In Polars, is there a better way to only return items within a string if they match items in a list using .is_in?

437 views Asked by At

Is there a better way to only return each pl.element() in a polars array if it matches an item contained within a list?

While it works, I get the error The predicate 'col("").is_in([Series])' in 'when->then->otherwise' is not a valid aggregation and might produce a different number of rows than the group_by operation would.
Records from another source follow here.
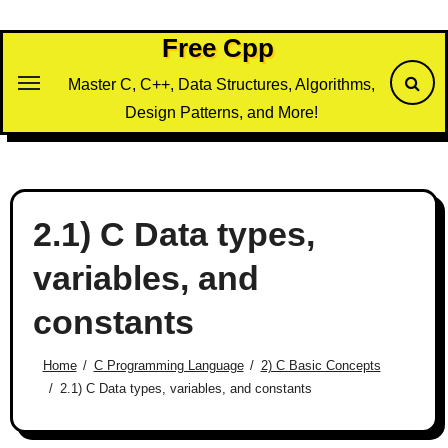
Skip
to
Free Cpp
content
Master C, C++, Data Structures, Algorithms,
Design Patterns, and More!
2.1) C Data types,
variables, and
constants
Home
C Programming Language
2) C Basic Concepts
2.1) C Data types, variables, and constants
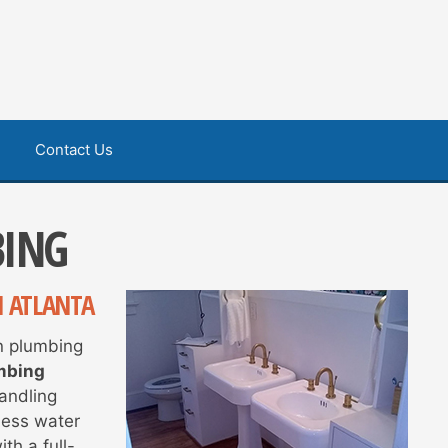
Contact Us
BING
N ATLANTA
in plumbing
mbing
handling
less water
th a full-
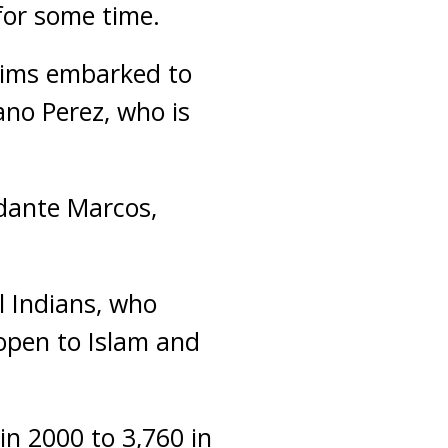
for some time.
lims embarked to
ano Perez, who is
ndante Marcos,
l Indians, who
 open to Islam and
n 2000 to 3,760 in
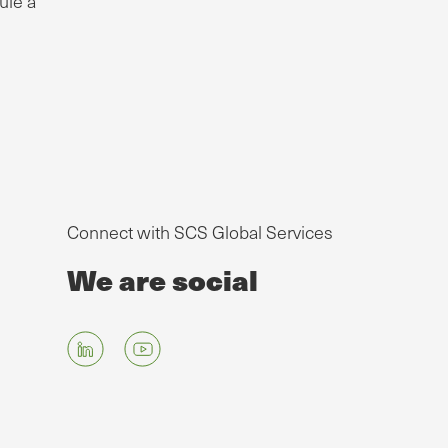
ule a
Connect with SCS Global Services
We are social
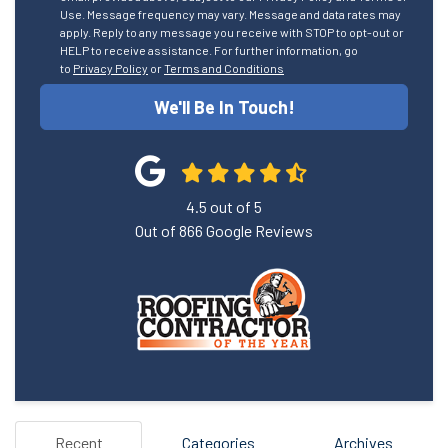
Use. Message frequency may vary. Message and data rates may
apply. Reply to any message you receive with STOP to opt-out or
HELP to receive assistance. For further information, go
to
Privacy Policy
or
Terms and Conditions
We'll Be In Touch!
4.5
out of
5
Out of
866
Google Reviews
Recent
Categories
Archives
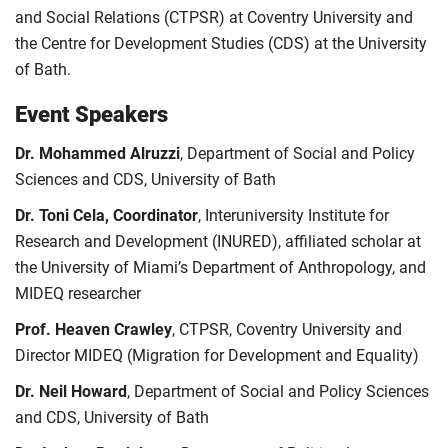
and Social Relations (CTPSR) at Coventry University and
the Centre for Development Studies (CDS) at the University
of Bath.
Event Speakers
Dr. Mohammed Alruzzi
, Department of Social and Policy
Sciences and CDS, University of Bath
Dr. Toni Cela, Coordinator
, Interuniversity Institute for
Research and Development (INURED), affiliated scholar at
the University of Miami’s Department of Anthropology, and
MIDEQ researcher
Prof. Heaven Crawley
, CTPSR, Coventry University and
Director MIDEQ (Migration for Development and Equality)
Dr. Neil Howard
, Department of Social and Policy Sciences
and CDS, University of Bath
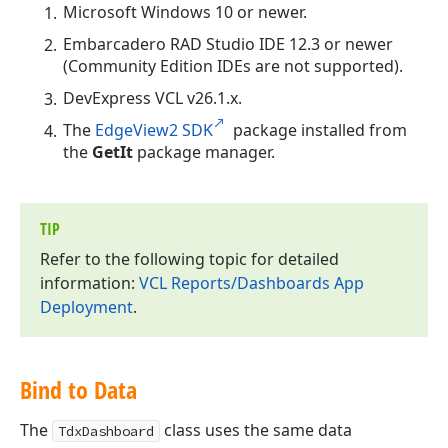
Microsoft Windows 10 or newer.
Embarcadero RAD Studio IDE 12.3 or newer
(Community Edition IDEs are not supported).
DevExpress VCL v
26.1
.x.
The
EdgeView2 SDK
package installed from
the
GetIt
package manager.
TIP
Refer to the following topic for detailed
information:
VCL Reports/Dashboards App
Deployment
.
Bind to Data
The
class uses the same data
TdxDashboard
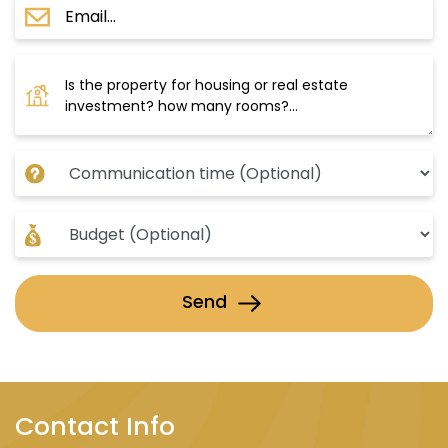
Send
Contact Info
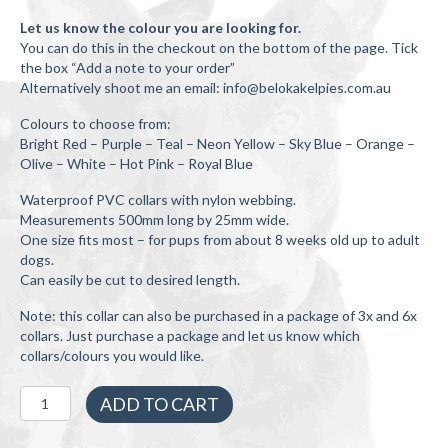
Let us know the colour you are looking for.
You can do this in the checkout on the bottom of the page. Tick
the box “Add a note to your order”
Alternatively shoot me an email: info@belokakelpies.com.au
Colours to choose from:
Bright Red – Purple – Teal – Neon Yellow – Sky Blue – Orange –
Olive – White – Hot Pink – Royal Blue
Waterproof PVC collars with nylon webbing.
Measurements 500mm long by 25mm wide.
One size fits most – for pups from about 8 weeks old up to adult
dogs.
Can easily be cut to desired length.
Note: this collar can also be purchased in a package of 3x and 6x
collars. Just purchase a package and let us know which
collars/colours you would like.
1x
ADD TO CART
Working
Dog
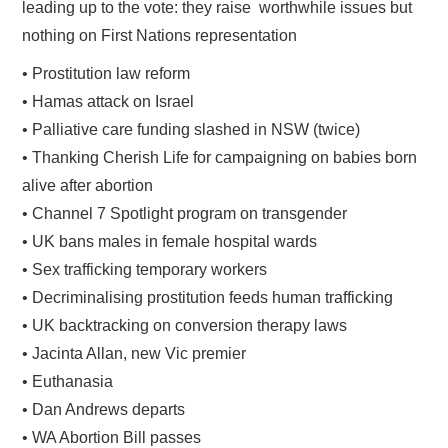
leading up to the vote: they raise worthwhile issues but
nothing on First Nations representation
• Prostitution law reform
• Hamas attack on Israel
• Palliative care funding slashed in NSW (twice)
• Thanking Cherish Life for campaigning on babies born
alive after abortion
• Channel 7 Spotlight program on transgender
• UK bans males in female hospital wards
• Sex trafficking temporary workers
• Decriminalising prostitution feeds human trafficking
• UK backtracking on conversion therapy laws
• Jacinta Allan, new Vic premier
• Euthanasia
• Dan Andrews departs
• WA Abortion Bill passes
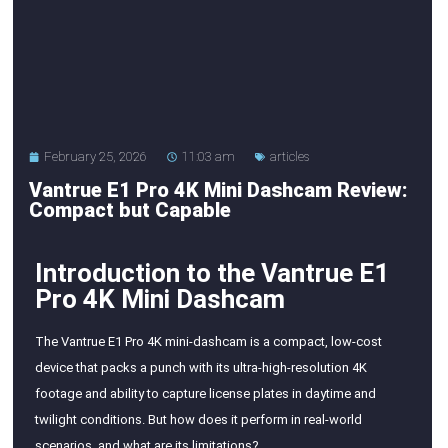
February 25, 2026
11:03 am
articles
Vantrue E1 Pro 4K Mini Dashcam Review:
Compact but Capable
Introduction to the Vantrue E1
Pro 4K Mini Dashcam
The Vantrue E1 Pro 4K mini-dashcam is a compact, low-cost
device that packs a punch with its ultra-high-resolution 4K
footage and ability to capture license plates in daytime and
twilight conditions. But how does it perform in real-world
scenarios, and what are its limitations?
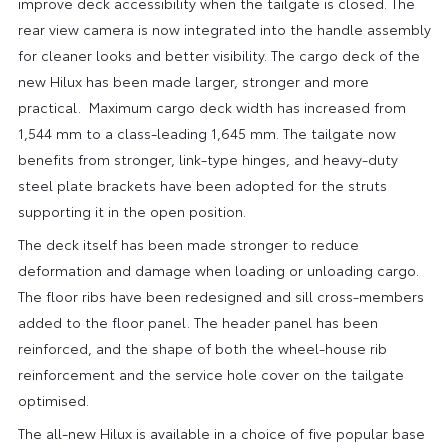
improve deck accessibility when the tailgate is closed. The
rear view camera is now integrated into the handle assembly
for cleaner looks and better visibility. The cargo deck of the
new Hilux has been made larger, stronger and more
practical. Maximum cargo deck width has increased from
1,544 mm to a class-leading 1,645 mm. The tailgate now
benefits from stronger, link-type hinges, and heavy-duty
steel plate brackets have been adopted for the struts
supporting it in the open position.
The deck itself has been made stronger to reduce
deformation and damage when loading or unloading cargo.
The floor ribs have been redesigned and sill cross-members
added to the floor panel. The header panel has been
reinforced, and the shape of both the wheel-house rib
reinforcement and the service hole cover on the tailgate
optimised.
The all-new Hilux is available in a choice of five popular base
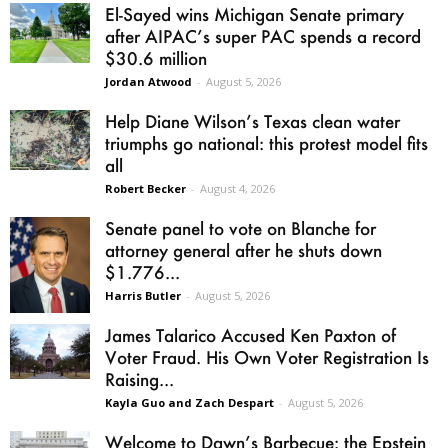
El-Sayed wins Michigan Senate primary
after AIPAC’s super PAC spends a record
$30.6 million
Jordan Atwood
-
August 5, 2026
Help Diane Wilson’s Texas clean water
triumphs go national: this protest model fits
all
Robert Becker
-
August 4, 2026
Senate panel to vote on Blanche for
attorney general after he shuts down
$1.776...
Harris Butler
-
August 5, 2026
James Talarico Accused Ken Paxton of
Voter Fraud. His Own Voter Registration Is
Raising...
Kayla Guo and Zach Despart
-
August 5, 2026
Welcome to Dawn’s Barbecue: the Epstein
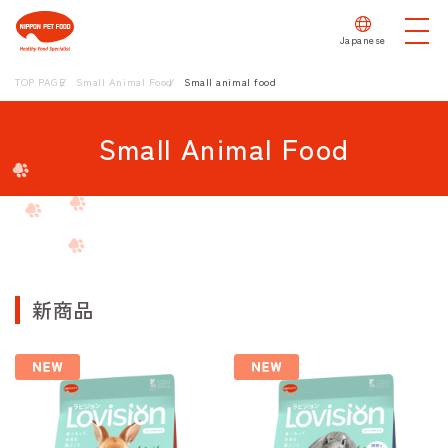
Japanese
TOP PAGE
Small Animal Food
Small animal food
Small Animal Food
新商品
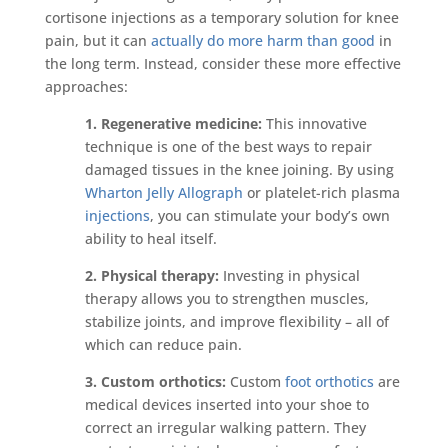
cortisone injections as a temporary solution for knee
pain, but it can
actually do more harm than good
in
the long term. Instead, consider these more effective
approaches:
1. Regenerative medicine:
This innovative
technique is one of the best ways to repair
damaged tissues in the knee joining. By using
Wharton Jelly Allograph
or platelet-rich plasma
injections
, you can stimulate your body’s own
ability to heal itself.
2. Physical therapy:
Investing in physical
therapy allows you to strengthen muscles,
stabilize joints, and improve flexibility – all of
which can reduce pain.
3. Custom orthotics:
Custom
foot orthotics
are
medical devices inserted into your shoe to
correct an irregular walking pattern. They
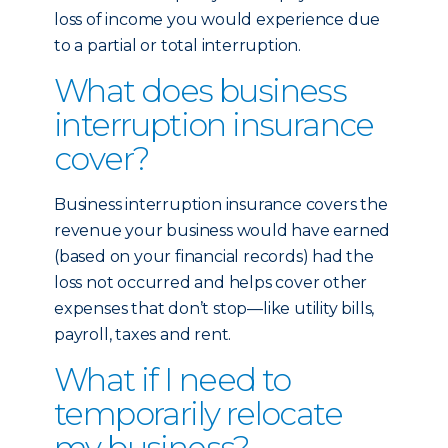
loss of income you would experience due
to a partial or total interruption.
What does business
interruption insurance
cover?
Business interruption insurance covers the
revenue your business would have earned
(based on your financial records) had the
loss not occurred and helps cover other
expenses that don’t stop—like utility bills,
payroll, taxes and rent.
What if I need to
temporarily relocate
my business?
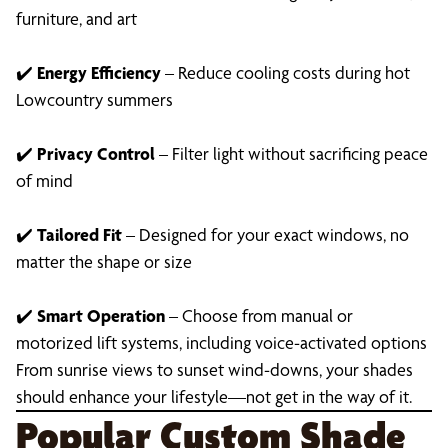
furniture, and art
✔️
Energy Efficiency
– Reduce cooling costs during hot
Lowcountry summers
✔️
Privacy Control
– Filter light without sacrificing peace
of mind
✔️
Tailored Fit
– Designed for your exact windows, no
matter the shape or size
✔️
Smart Operation
– Choose from manual or
motorized lift systems, including voice-activated options
From sunrise views to sunset wind-downs, your shades
should enhance your lifestyle—not get in the way of it.
Popular Custom Shade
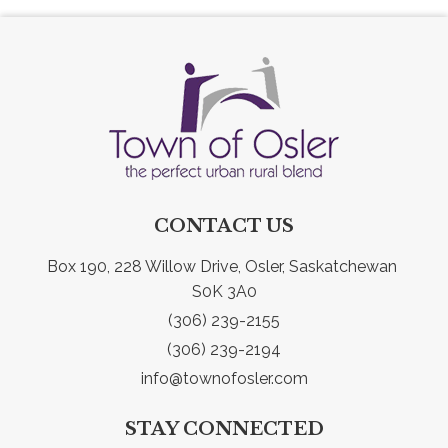
CONTACT US
Box 190, 228 Willow Drive, Osler, Saskatchewan 
S0K 3A0
(306) 239-2155
(306) 239-2194
info@townofosler.com
STAY CONNECTED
This behavior is experimental and may be subject to change warning which leads me to believe there's probably a more concise/better way:

import polars as pl

terms = ['a', 'z']

(pl.LazyFrame({'a':['x y z']})
   .select(pl.col('a')
             .str.split(' ')
             .list.eval(pl.when(pl.element().is_in(terms))
                          .then(pl.element())
                          .otherwise(None))
             .list.drop_nulls()
             .list.join(' ')
           )
   .fetch()
 )

For posterity's sake, it replaces my previous attempt using .map_elements():

import polars as pl
import re

terms = ['a', 'z']

(pl.LazyFrame({'a':['x y z']})
   .select(pl.col('a')
             .str.split(' ')
             .map_elements(lambda x: ' '.join(list(set(re.findall('|'.join(terms), x)))),
                           return_dtype = pl.Utf8)
           )
   .fetch()
 )
2

There are 2 answers

0
Thomas On BEST ANSWER

@jqurious and @Dean MacGregor were exactly right, I just wanted to post an solution that explained the differences succinctly:

terms = ['a', 'z']

(pl.LazyFrame({'a':['x a y zebra']})
   .with_columns(only_whole_terms = pl.col('a')
                                      .str.split(' ')
                                      .list.set_intersection(terms),
                 each_term = pl.col('a').str.extract_all('|'.join(terms)),
                )
   .fetch()
)

shape: (1, 3)
┌─────────────┬──────────────────┬─────────────────┐
│ a           ┆ only_whole_terms ┆ each_term       │
│ ---         ┆ ---              ┆ ---             │
│ str         ┆ list[str]        ┆ list[str]       │
╞═════════════╪══════════════════╪═════════════════╡
│ x a y zebra ┆ ["a"]            ┆ ["a", "z", "a"] │
└─────────────┴──────────────────┴─────────────────┘

Also, this closely related question adds a bit more.

5
Dean MacGregor On

In addition to the tricks that @jqurious listed in comments you could also do a regex extract. This started simple but got a little bit clunky as I tried different things. The good thing about the rust regex engine is that it is very performant. The bad thing is that it doesn't have look-arounds so working around that makes it look clunky.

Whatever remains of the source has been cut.